When he was thirty, he went to his cousin John who had started a renewal movement, asking people to leave their, going through the motions rituals, and to turn closer to God. He was baptized as a sign of taking a new direction. He went into the desert for many days to pray and listen to God and to discern what God needed him to do.
He returned to begin his itinerant ministry of healing and teaching and inviting people to the best of their faith. He forgave people’s sins, he healed their brokenness. He was so full of grace and love that people would follow him with intense devotion, and they would want to just touch his garment to make them feel better.
He took time for each person and listened to each one intently. He welcomed everyone, even the misfits, the outcasts, and the so called “inferior” persons. He taught kindness and compassion and justice through his words and through his life.
He said that God was bigger than they thought. God was more gracious and compassionate than they thought. He still says that. Where other spiritual leaders wanted to build barriers between the righteous people and the “other’ people, Yeshua wanted to build bridges.
He always began with grace. He said to people, You are forgiven and now you are to be forgiving.
He asked people to treat each other the way we would want to be treated. He taught that God accepts us just the way we are and that God loves us to much to leave us this way.
He did not ask people to subscribe to a dogma or a doctrine like the virgin birth or immaculate conception. He simply asked people to follow him, to walk alongside him and to learn and be formed by him. He still does. He invited, to his movement, those who were struggling hard and carrying heavy loads. I will give you peace and rest, he said.
He also said, I will teach you the way to the most fulfilling life there is, and it does not come from grabbing and grubbing. It comes from service to others and from getting yourself out of the way.
He even said that he was the light of the world and that whoever follows him would not live in darkness but would have the light of life. He was willing to speak the truth to those in power, political power and religious power, just as the prophets had before him. In fact he saw himself as a prophet, among other roles.
His willingness to confront hypocrisy, self righteousness and empty ritual became such a threat to those entrenched that they killed him and they thought they had gotten rid of him. but God had other ideas and God confirmed that this One was the messiah, the one sent from God. Now 2 billion human beings join us tonight in celebrating his birth, the birth of the light of the world. Especially during this season, we try our best to live by his teachings of kindness and forgiveness, unselfishness and generosity, and compassion for every person.
We, who identify ourselves as followers of the way, followers of His way, try our best to live this way all year long, but we work on it especially in the month that we celebrate his birth.
What if, what if we could keep it going?

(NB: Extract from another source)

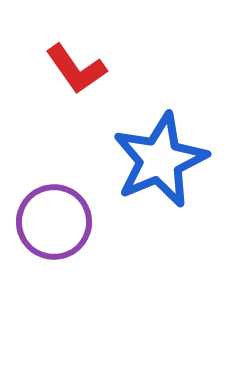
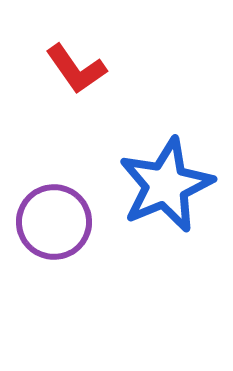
blue star: moved 6 px right, 25 px down
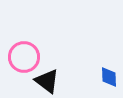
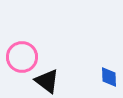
pink circle: moved 2 px left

What if we could live more like him into the New Year for a while longer?
What if we can keep inviting others, as his first followers did? What if we can invite others to come and see that we think we have found the one who is the guide, THE Teacher, the Savior who can save us from our empty feelings that make us say, “Is this all there is?”

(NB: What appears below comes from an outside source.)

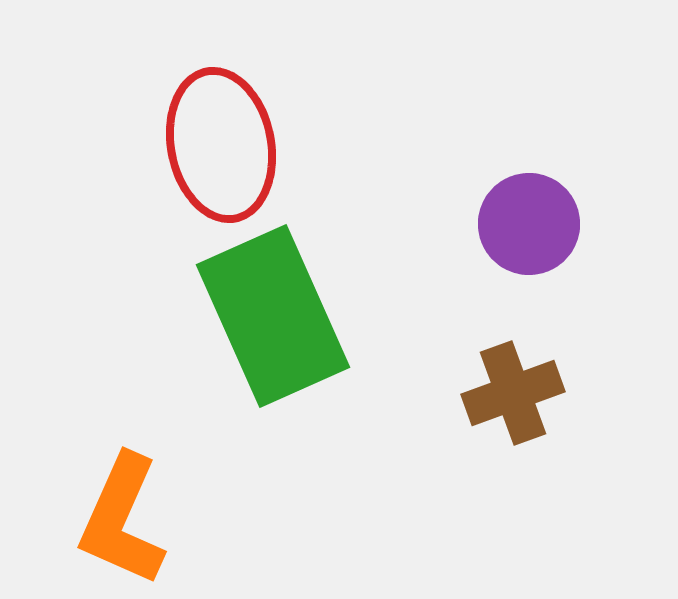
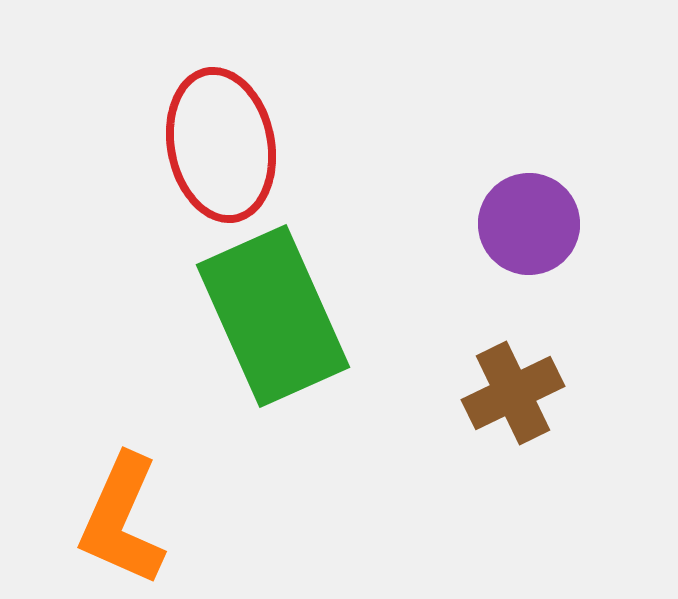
brown cross: rotated 6 degrees counterclockwise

What if we can live the words of the old hymns that were the favorites of Martin Luther King: Precious Lord Take my Hand and lead me on, lead me on to the best life possible. Or the other hymn, Just a Closer Walk with Thee—a closer walk.

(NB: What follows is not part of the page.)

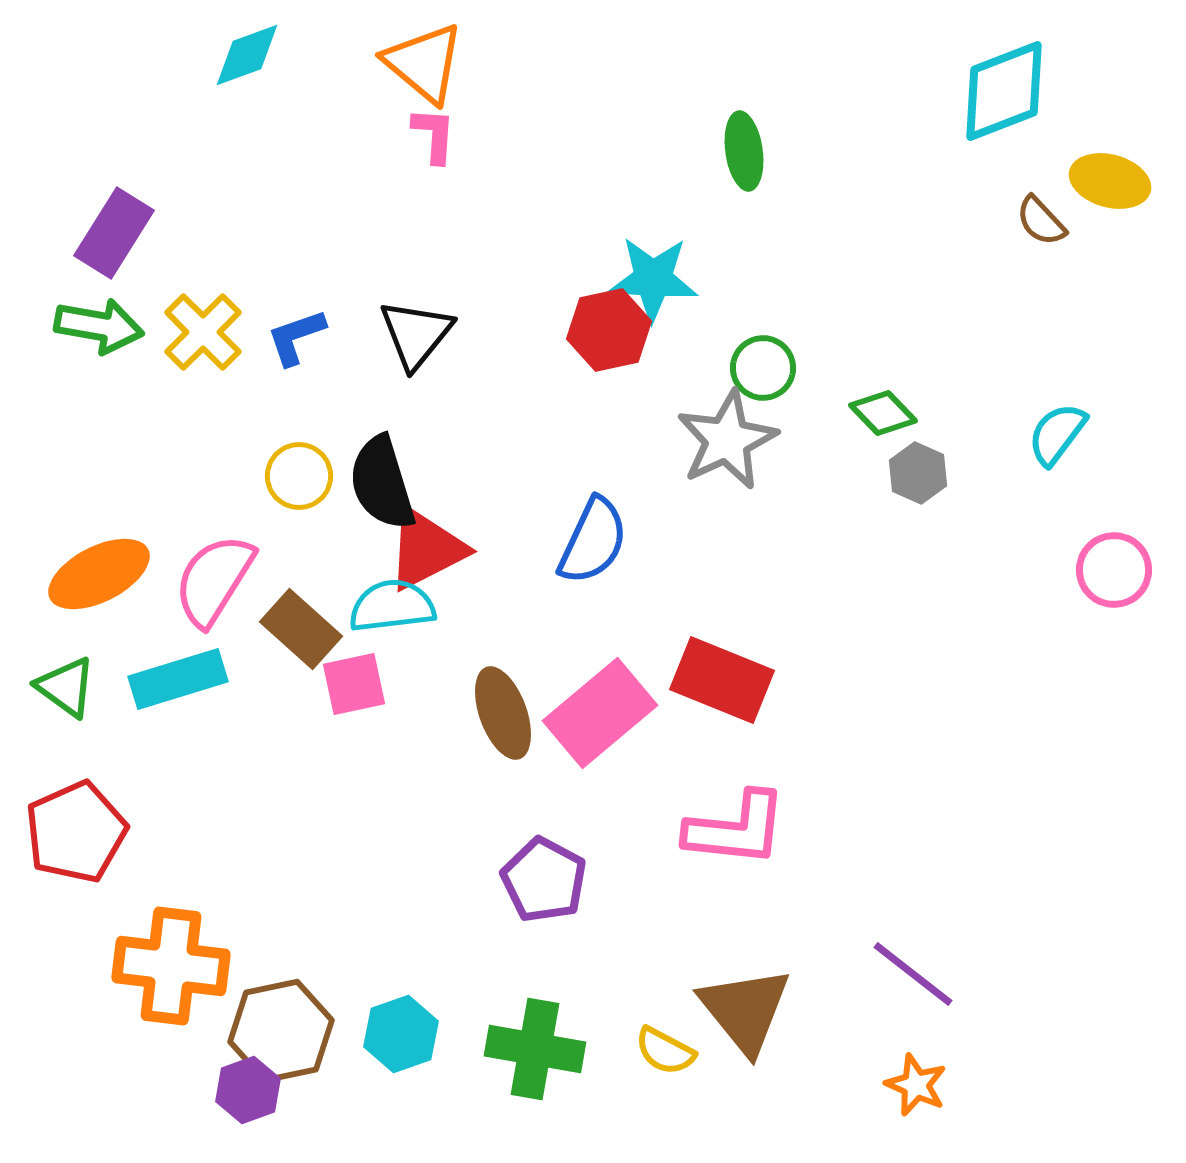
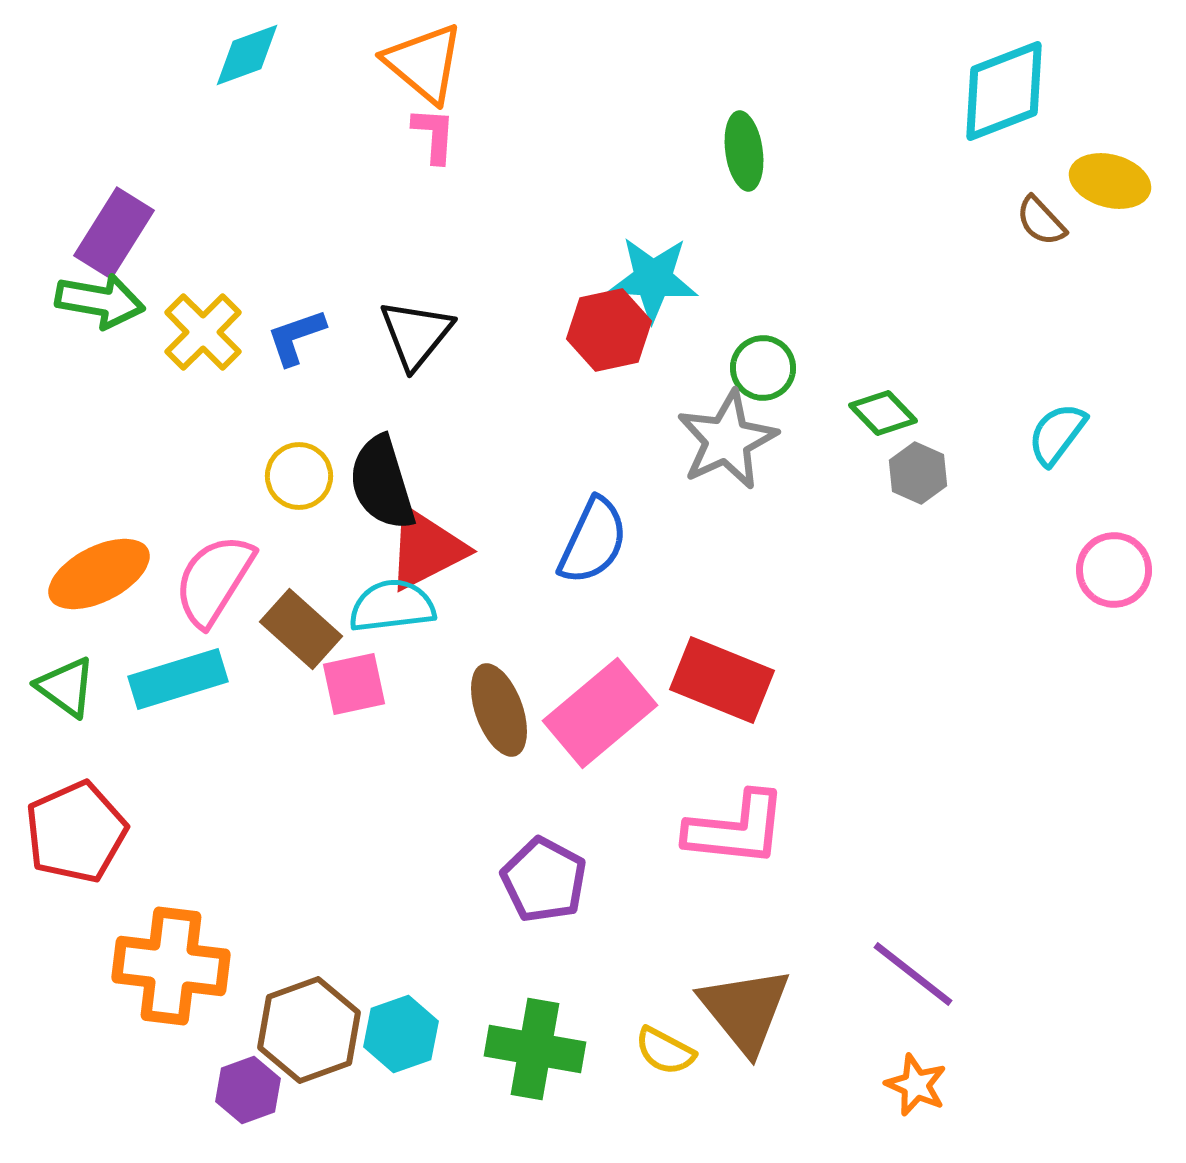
green arrow at (99, 326): moved 1 px right, 25 px up
brown ellipse at (503, 713): moved 4 px left, 3 px up
brown hexagon at (281, 1031): moved 28 px right, 1 px up; rotated 8 degrees counterclockwise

Can we celebrate this spirit of Christmas as a way of living, celebrate it past December 25?
A few years ago it was the day after Christmas. People were going back to work. The bus was picking up some workers with disabilities and taking them to work. One of the men on the bus began to sing quietly, “Silent night, holy night.”
One of the other bus riders shouted, Be quiet. That was yesterday. That’s all over now.
Someone else nearby, someone perhaps, wiser, said softly, O no. It’s not over. It’s just beginning.
Is that true? Can we make that true this Christmas?